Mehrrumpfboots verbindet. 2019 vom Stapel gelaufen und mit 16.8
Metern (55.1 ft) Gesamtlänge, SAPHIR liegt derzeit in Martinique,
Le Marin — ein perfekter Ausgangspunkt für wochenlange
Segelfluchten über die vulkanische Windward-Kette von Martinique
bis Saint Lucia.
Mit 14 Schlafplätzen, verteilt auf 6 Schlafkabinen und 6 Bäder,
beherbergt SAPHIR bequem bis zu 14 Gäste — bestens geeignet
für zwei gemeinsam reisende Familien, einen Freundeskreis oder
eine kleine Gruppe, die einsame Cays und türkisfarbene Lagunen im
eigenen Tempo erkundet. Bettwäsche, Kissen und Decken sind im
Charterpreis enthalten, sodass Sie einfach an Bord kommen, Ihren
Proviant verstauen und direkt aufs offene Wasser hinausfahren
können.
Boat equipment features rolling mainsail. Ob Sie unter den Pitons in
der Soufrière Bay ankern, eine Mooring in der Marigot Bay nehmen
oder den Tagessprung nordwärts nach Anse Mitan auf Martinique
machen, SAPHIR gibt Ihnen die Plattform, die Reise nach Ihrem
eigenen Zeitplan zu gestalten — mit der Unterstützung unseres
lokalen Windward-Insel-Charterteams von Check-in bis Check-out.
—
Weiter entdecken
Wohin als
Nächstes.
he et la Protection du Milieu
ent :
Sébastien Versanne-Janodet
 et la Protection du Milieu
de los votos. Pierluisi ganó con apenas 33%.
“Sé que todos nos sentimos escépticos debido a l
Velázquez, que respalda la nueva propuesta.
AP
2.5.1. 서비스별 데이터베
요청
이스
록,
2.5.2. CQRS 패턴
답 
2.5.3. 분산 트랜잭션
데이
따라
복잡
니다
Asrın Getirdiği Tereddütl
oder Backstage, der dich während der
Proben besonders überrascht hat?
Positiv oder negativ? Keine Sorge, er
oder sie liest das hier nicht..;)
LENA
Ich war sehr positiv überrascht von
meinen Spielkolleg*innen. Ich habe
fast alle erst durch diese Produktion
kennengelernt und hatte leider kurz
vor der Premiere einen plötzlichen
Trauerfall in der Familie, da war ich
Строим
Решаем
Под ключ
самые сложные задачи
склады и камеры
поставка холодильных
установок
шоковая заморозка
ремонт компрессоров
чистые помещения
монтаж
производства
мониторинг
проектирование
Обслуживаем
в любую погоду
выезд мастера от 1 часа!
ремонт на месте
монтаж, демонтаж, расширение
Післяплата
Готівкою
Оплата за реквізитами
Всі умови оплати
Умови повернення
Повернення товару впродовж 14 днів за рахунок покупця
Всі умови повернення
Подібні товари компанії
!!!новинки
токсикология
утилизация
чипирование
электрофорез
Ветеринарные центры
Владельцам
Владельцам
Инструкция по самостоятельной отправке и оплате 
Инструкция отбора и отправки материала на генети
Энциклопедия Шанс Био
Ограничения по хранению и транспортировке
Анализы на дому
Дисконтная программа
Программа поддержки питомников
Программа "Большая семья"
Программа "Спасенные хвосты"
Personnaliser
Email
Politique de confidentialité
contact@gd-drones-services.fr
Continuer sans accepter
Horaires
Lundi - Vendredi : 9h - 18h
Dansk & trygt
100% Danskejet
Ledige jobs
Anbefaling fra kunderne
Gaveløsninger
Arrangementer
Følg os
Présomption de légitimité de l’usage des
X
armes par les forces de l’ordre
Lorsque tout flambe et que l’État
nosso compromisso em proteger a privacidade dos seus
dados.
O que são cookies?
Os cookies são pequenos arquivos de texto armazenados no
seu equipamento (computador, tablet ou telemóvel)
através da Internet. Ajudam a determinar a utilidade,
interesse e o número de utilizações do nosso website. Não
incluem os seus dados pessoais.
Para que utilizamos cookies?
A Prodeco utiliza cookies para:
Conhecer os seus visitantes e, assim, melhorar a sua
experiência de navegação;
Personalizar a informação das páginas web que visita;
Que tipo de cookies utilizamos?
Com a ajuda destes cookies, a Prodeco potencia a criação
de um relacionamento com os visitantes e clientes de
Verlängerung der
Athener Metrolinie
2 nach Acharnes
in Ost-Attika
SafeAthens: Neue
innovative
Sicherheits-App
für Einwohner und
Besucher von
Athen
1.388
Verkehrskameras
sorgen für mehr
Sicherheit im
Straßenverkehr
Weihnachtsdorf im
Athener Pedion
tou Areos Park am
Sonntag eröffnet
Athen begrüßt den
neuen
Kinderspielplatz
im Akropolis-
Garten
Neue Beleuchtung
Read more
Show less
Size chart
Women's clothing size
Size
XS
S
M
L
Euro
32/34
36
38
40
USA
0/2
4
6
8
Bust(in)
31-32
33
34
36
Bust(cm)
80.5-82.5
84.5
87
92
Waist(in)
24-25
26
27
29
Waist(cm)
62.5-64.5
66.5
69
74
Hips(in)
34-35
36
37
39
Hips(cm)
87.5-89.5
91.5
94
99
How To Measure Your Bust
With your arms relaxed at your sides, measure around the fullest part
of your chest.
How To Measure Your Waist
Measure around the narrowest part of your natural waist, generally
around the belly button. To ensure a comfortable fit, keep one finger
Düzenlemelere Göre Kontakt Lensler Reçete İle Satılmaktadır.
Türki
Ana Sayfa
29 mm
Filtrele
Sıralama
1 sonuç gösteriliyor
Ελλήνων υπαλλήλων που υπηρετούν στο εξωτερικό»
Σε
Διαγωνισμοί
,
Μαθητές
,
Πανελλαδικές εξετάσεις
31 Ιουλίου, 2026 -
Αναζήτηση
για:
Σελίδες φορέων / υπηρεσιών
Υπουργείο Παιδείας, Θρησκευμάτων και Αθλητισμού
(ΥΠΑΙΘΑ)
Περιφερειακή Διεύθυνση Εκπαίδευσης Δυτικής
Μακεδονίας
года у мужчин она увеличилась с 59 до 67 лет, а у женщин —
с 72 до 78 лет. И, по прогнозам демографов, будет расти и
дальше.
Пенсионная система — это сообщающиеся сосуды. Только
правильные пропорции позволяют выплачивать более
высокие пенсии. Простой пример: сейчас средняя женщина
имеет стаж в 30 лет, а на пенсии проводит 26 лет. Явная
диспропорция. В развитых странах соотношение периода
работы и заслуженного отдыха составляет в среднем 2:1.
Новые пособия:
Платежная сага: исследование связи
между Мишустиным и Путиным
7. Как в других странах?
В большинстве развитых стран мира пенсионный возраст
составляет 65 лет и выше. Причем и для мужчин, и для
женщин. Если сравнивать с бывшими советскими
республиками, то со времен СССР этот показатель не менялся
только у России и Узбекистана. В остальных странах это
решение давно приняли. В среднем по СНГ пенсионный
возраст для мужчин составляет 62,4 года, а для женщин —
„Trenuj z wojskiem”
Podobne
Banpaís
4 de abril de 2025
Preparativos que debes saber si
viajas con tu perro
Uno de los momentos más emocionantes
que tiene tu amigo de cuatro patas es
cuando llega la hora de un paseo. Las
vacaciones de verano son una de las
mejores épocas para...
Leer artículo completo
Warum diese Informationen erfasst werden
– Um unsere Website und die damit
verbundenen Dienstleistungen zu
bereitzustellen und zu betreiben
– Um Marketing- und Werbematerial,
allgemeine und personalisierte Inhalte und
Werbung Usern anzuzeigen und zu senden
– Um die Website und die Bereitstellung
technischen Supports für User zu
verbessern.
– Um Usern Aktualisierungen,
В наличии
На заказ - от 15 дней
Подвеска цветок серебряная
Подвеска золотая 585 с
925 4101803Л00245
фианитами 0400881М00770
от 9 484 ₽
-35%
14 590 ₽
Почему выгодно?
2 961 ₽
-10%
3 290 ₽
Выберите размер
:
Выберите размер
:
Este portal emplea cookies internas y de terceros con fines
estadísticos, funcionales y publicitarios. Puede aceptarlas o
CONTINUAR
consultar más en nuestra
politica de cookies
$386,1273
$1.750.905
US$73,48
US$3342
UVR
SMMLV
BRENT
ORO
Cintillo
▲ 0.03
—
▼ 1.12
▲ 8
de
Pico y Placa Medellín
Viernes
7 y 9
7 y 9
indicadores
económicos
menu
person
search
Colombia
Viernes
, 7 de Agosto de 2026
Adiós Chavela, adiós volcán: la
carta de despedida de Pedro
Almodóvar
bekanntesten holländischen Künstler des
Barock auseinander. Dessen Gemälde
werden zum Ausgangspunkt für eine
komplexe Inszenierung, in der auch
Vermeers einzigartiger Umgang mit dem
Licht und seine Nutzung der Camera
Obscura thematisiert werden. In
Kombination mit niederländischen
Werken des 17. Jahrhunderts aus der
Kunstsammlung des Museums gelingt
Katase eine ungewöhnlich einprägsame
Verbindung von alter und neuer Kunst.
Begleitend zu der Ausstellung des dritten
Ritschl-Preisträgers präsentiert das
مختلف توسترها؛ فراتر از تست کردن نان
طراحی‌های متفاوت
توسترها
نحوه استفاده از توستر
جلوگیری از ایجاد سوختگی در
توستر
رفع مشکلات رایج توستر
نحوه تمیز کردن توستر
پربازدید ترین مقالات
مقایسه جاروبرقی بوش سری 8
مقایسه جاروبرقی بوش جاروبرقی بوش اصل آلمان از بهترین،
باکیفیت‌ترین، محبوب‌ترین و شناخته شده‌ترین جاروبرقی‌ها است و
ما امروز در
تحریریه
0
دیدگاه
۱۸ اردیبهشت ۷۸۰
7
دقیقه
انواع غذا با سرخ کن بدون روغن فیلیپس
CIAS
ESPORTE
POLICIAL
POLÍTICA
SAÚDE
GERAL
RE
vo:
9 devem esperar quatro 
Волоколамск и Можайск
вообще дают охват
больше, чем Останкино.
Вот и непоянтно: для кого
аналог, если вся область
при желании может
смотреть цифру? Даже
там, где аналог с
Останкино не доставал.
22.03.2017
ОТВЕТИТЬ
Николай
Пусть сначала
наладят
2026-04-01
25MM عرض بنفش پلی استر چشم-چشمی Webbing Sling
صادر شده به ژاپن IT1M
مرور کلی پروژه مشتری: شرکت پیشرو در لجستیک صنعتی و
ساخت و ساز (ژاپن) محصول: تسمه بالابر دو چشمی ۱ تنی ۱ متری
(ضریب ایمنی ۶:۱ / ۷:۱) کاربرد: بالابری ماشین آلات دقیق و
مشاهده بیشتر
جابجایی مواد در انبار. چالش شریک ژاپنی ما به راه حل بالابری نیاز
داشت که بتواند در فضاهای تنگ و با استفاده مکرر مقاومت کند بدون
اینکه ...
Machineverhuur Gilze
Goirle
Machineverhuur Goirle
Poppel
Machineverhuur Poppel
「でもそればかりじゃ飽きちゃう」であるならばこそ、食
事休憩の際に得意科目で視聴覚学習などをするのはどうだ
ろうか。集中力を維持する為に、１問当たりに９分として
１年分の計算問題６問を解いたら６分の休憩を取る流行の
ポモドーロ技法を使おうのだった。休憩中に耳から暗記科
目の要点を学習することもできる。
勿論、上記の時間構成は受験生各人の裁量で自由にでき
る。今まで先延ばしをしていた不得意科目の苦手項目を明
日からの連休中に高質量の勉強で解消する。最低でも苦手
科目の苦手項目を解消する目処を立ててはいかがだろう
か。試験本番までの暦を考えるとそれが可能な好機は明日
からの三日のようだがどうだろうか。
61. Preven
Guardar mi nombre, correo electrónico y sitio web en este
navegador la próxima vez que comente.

Work required: Only the lines from the top of the data through the line that contains "Ich war sehr positiv überrascht von" should be quoted, exactly as they stand.

Result below:
Mehrrumpfboots verbindet. 2019 vom Stapel gelaufen und mit 16.8
Metern (55.1 ft) Gesamtlänge, SAPHIR liegt derzeit in Martinique,
Le Marin — ein perfekter Ausgangspunkt für wochenlange
Segelfluchten über die vulkanische Windward-Kette von Martinique
bis Saint Lucia.
Mit 14 Schlafplätzen, verteilt auf 6 Schlafkabinen und 6 Bäder,
beherbergt SAPHIR bequem bis zu 14 Gäste — bestens geeignet
für zwei gemeinsam reisende Familien, einen Freundeskreis oder
eine kleine Gruppe, die einsame Cays und türkisfarbene Lagunen im
eigenen Tempo erkundet. Bettwäsche, Kissen und Decken sind im
Charterpreis enthalten, sodass Sie einfach an Bord kommen, Ihren
Proviant verstauen und direkt aufs offene Wasser hinausfahren
können.
Boat equipment features rolling mainsail. Ob Sie unter den Pitons in
der Soufrière Bay ankern, eine Mooring in der Marigot Bay nehmen
oder den Tagessprung nordwärts nach Anse Mitan auf Martinique
machen, SAPHIR gibt Ihnen die Plattform, die Reise nach Ihrem
eigenen Zeitplan zu gestalten — mit der Unterstützung unseres
lokalen Windward-Insel-Charterteams von Check-in bis Check-out.
—
Weiter entdecken
Wohin als
Nächstes.
he et la Protection du Milieu
ent :
Sébastien Versanne-Janodet
 et la Protection du Milieu
de los votos. Pierluisi ganó con apenas 33%.
“Sé que todos nos sentimos escépticos debido a l
Velázquez, que respalda la nueva propuesta.
AP
2.5.1. 서비스별 데이터베
요청
이스
록,
2.5.2. CQRS 패턴
답 
2.5.3. 분산 트랜잭션
데이
따라
복잡
니다
Asrın Getirdiği Tereddütl
oder Backstage, der dich während der
Proben besonders überrascht hat?
Positiv oder negativ? Keine Sorge, er
oder sie liest das hier nicht..;)
LENA
Ich war sehr positiv überrascht von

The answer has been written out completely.